In answer to your initial questions:
Yes, forwarding enabled. (pause while I verify initial
assumption...yes it is via /proc/sys...)
The TUN adapter shows as a "private" adapter.
private is good - it means you can set it to a "work" network , in which
case you would not need a separate firewall rule...
And yes - I can ping from any connected client to the VPN server. And
now that my firewall isn't blocking...my own client can be reached by
the server.
So now my initial question remains...but let me correct some typos:
"When pinging 192.168.0.32 (an internal LAN host) from 10.0.0.2 (my
VPN client), I will see one or more "request timed out"...but at some
point I will start seeing replies. At that time the VPN client can
access the LAN host. After a period of inactivity - the "request timed
out" condition will re-occur. So I'm assuming something (whether VPN
server, gateway, or LAN host) is "learning" how to communicate."

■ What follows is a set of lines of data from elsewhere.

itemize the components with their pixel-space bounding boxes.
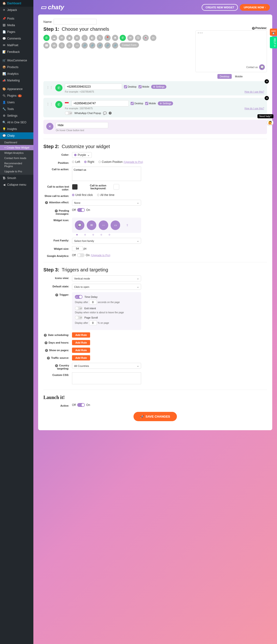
upgrade-link[interactable]: (Upgrade to Pro): [123, 160, 143, 163]
channel-tiktok[interactable]: ♫: [59, 42, 65, 48]
sidebar-sub-recommended-plugins[interactable]: Recommended Plugins: [0, 161, 33, 169]
date-add-rule-button[interactable]: Add Rule: [72, 332, 90, 338]
sidebar-item-users[interactable]: 👤Users: [0, 99, 33, 106]
channel-skype[interactable]: Ⓢ: [135, 35, 141, 41]
sidebar-item-collapse-menu[interactable]: ◀Collapse menu: [0, 182, 33, 188]
channel-settings-button[interactable]: ⚙ Settings: [151, 85, 166, 89]
sidebar-item-woocommerce[interactable]: 🛒WooCommerce: [0, 57, 33, 64]
mobile-checkbox[interactable]: Mobile: [145, 102, 156, 105]
default-state-select[interactable]: Click to open⌄: [72, 284, 141, 290]
page-scroll-toggle[interactable]: off: [75, 316, 83, 320]
channel-linkedin[interactable]: in: [150, 35, 156, 41]
sidebar-item-settings[interactable]: ⚙Settings: [0, 112, 33, 119]
sidebar-item-posts[interactable]: 📌Posts: [0, 15, 33, 22]
preview-tab-desktop[interactable]: Desktop: [217, 74, 232, 79]
create-widget-button[interactable]: CREATE NEW WIDGET: [202, 4, 238, 11]
position-left[interactable]: Left: [72, 160, 80, 164]
drag-handle[interactable]: ⋮⋮: [46, 100, 53, 106]
page-scroll-input[interactable]: [89, 320, 97, 325]
mobile-checkbox[interactable]: Mobile: [139, 85, 149, 88]
size-input[interactable]: [72, 246, 83, 251]
widget-icon-upload[interactable]: ⇪: [123, 220, 132, 230]
channel-whatsapp[interactable]: ✆: [43, 35, 50, 41]
channel-value-input[interactable]: [72, 100, 129, 106]
channel-phone[interactable]: ✆: [120, 35, 126, 41]
sidebar-item-mailpoet[interactable]: ✉MailPoet: [0, 42, 33, 48]
channel-sms[interactable]: ✉: [59, 35, 65, 41]
channel-value-input[interactable]: [65, 84, 122, 90]
sidebar-item-marketing[interactable]: 📣Marketing: [0, 77, 33, 84]
channel-waze[interactable]: ☺: [66, 42, 73, 48]
channel-link1[interactable]: 🔗: [82, 42, 88, 48]
preview-tab-mobile[interactable]: Mobile: [233, 74, 245, 79]
time-delay-input[interactable]: [89, 300, 97, 304]
channel-link5[interactable]: 🔗: [112, 42, 118, 48]
sidebar-sub-widget-analytics[interactable]: Widget Analytics: [0, 150, 33, 156]
widget-icon-2[interactable]: ✉: [87, 220, 96, 230]
sidebar-item-insights[interactable]: 💡Insights: [0, 126, 33, 132]
sidebar-item-appearance[interactable]: 🎨Appearance: [0, 86, 33, 92]
pending-toggle[interactable]: [77, 208, 85, 212]
traffic-add-rule-button[interactable]: Add Rule: [72, 355, 90, 360]
sidebar-item-comments[interactable]: 💬Comments: [0, 35, 33, 42]
channel-instagram[interactable]: ◉: [66, 35, 73, 41]
sidebar-item-tools[interactable]: 🔧Tools: [0, 106, 33, 112]
channel-link3[interactable]: 🔗: [97, 42, 103, 48]
side-help-tab[interactable]: HELP ⟳: [270, 37, 277, 48]
channel-vk[interactable]: vk: [51, 42, 57, 48]
sidebar-sub-upgrade-to-pro[interactable]: Upgrade to Pro: [0, 169, 33, 174]
cta-textarea[interactable]: Contact us: [72, 167, 141, 181]
sidebar-item-jetpack[interactable]: ✈Jetpack: [0, 7, 33, 13]
save-changes-button[interactable]: 🚀 SAVE CHANGES: [133, 412, 177, 421]
desktop-checkbox[interactable]: Desktop: [124, 85, 137, 88]
sidebar-item-products[interactable]: 📦Products: [0, 64, 33, 70]
sidebar-item-plugins[interactable]: 🔌Plugins1: [0, 92, 33, 99]
attention-select[interactable]: None⌄: [72, 200, 141, 206]
icons-view-select[interactable]: Vertical mode⌄: [72, 276, 141, 282]
time-delay-toggle[interactable]: on: [75, 295, 83, 299]
channel-settings-button[interactable]: ⚙ Settings: [158, 102, 173, 106]
position-custom[interactable]: Custom Position (Upgrade to Pro): [98, 160, 143, 164]
widget-name-input[interactable]: [54, 19, 97, 24]
channel-messenger[interactable]: ☁: [51, 35, 57, 41]
hide-text-input[interactable]: [56, 122, 108, 128]
channel-custom1[interactable]: ▭: [74, 42, 80, 48]
sidebar-item-smush[interactable]: 🗜Smush: [0, 175, 33, 182]
upgrade-now-button[interactable]: UPGRADE NOW ↑: [240, 4, 270, 11]
widget-icon-4[interactable]: ▭: [111, 220, 120, 230]
cta-text-color-swatch[interactable]: [72, 184, 78, 190]
channel-line[interactable]: ○: [82, 35, 88, 41]
sidebar-item-analytics[interactable]: 📊Analytics: [0, 70, 33, 77]
channel-viber[interactable]: ☎: [43, 42, 50, 48]
channel-link2[interactable]: 🔗: [89, 42, 95, 48]
channel-wechat[interactable]: ◐: [89, 35, 95, 41]
channel-email[interactable]: ✉: [127, 35, 133, 41]
how-to-use-link[interactable]: How do I use this?: [244, 90, 264, 93]
color-select[interactable]: Purple ⌄: [72, 152, 92, 158]
sidebar-item-dashboard[interactable]: 🏠Dashboard: [0, 0, 33, 7]
font-select[interactable]: Select font family⌄: [72, 238, 141, 244]
channel-twitter[interactable]: 𝕏: [97, 35, 103, 41]
days-add-rule-button[interactable]: Add Rule: [72, 340, 90, 345]
widget-icon-3[interactable]: ⋯: [99, 220, 108, 230]
channel-slack[interactable]: ✱: [112, 35, 118, 41]
sidebar-item-feedback[interactable]: 📝Feedback: [0, 48, 33, 55]
sidebar-sub-dashboard[interactable]: Dashboard: [0, 140, 33, 145]
how-to-use-link[interactable]: How do I use this?: [244, 107, 264, 110]
active-toggle[interactable]: [77, 403, 85, 407]
help-avatar[interactable]: 🙋: [267, 119, 273, 126]
custom-css-textarea[interactable]: [72, 372, 141, 384]
show-cta-until-click[interactable]: Until first click: [72, 193, 93, 197]
show-cta-all-time[interactable]: All the time: [97, 193, 114, 197]
remove-channel-button[interactable]: ✕: [264, 96, 269, 100]
widget-icon-1[interactable]: 💬: [75, 220, 84, 230]
channel-telegram[interactable]: ➤: [74, 35, 80, 41]
sidebar-item-media[interactable]: 🖼Media: [0, 22, 33, 28]
pages-add-rule-button[interactable]: Add Rule: [72, 348, 90, 353]
ga-upgrade-link[interactable]: (Upgrade to Pro): [91, 254, 110, 257]
desktop-checkbox[interactable]: Desktop: [131, 102, 143, 105]
sidebar-sub-contact-form-leads[interactable]: Contact form leads: [0, 156, 33, 161]
preview-chat-button[interactable]: 💬: [259, 64, 265, 70]
sidebar-item-all-in-one-seo[interactable]: 🔍All in One SEO: [0, 119, 33, 126]
channel-map[interactable]: 📍: [104, 35, 111, 41]
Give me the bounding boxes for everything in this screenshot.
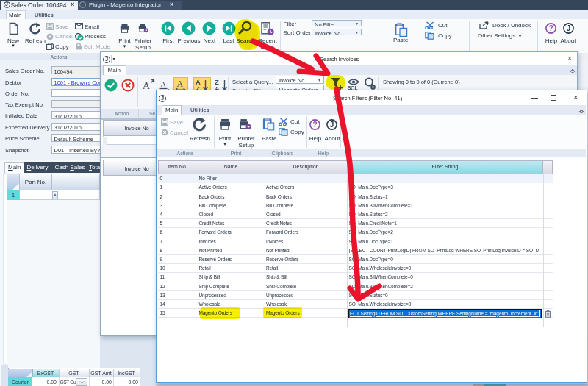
svg-text:J: J [567,24,571,32]
svg-text:?: ? [548,24,553,32]
svg-text:J: J [330,121,334,129]
svg-text:A: A [160,79,167,90]
svg-text:A: A [143,80,151,91]
svg-text:A: A [176,78,183,88]
svg-text:?: ? [312,121,317,129]
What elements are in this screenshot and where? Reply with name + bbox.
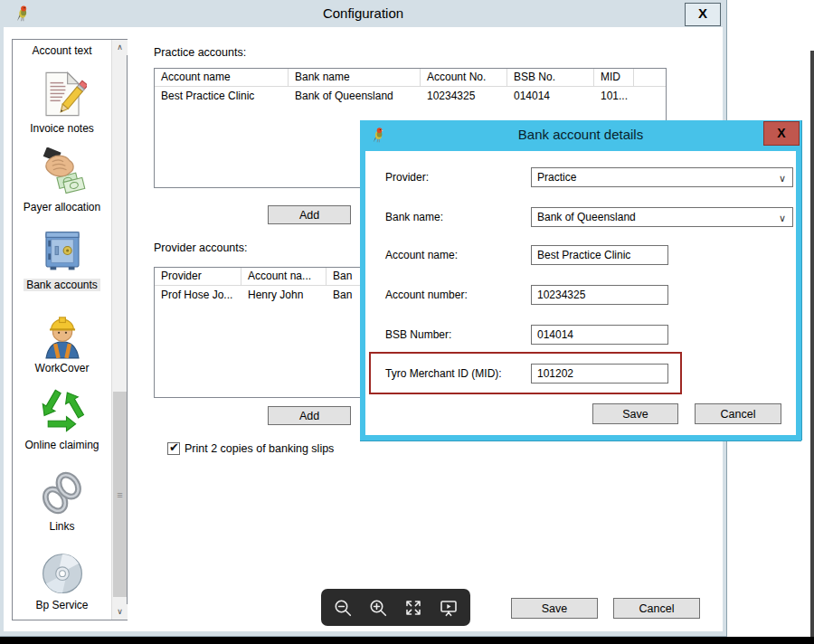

I'm guessing this may be some of the magic of ICMP - but regardless
the fact that there's a delay before communication is established
tells me something isn't right. I'm fairly confident adding a SNAT to
the VPN server would fix this...but I don't want to if I don't have to.
if routing is configured correctly then you would not see the "request
timed out" messages; it might be worthwhile to run tcpdump or wireshark
on the VPN server to observe the flow of ICMP packets - that usually
gives a good hint as to where any routing problems may occur.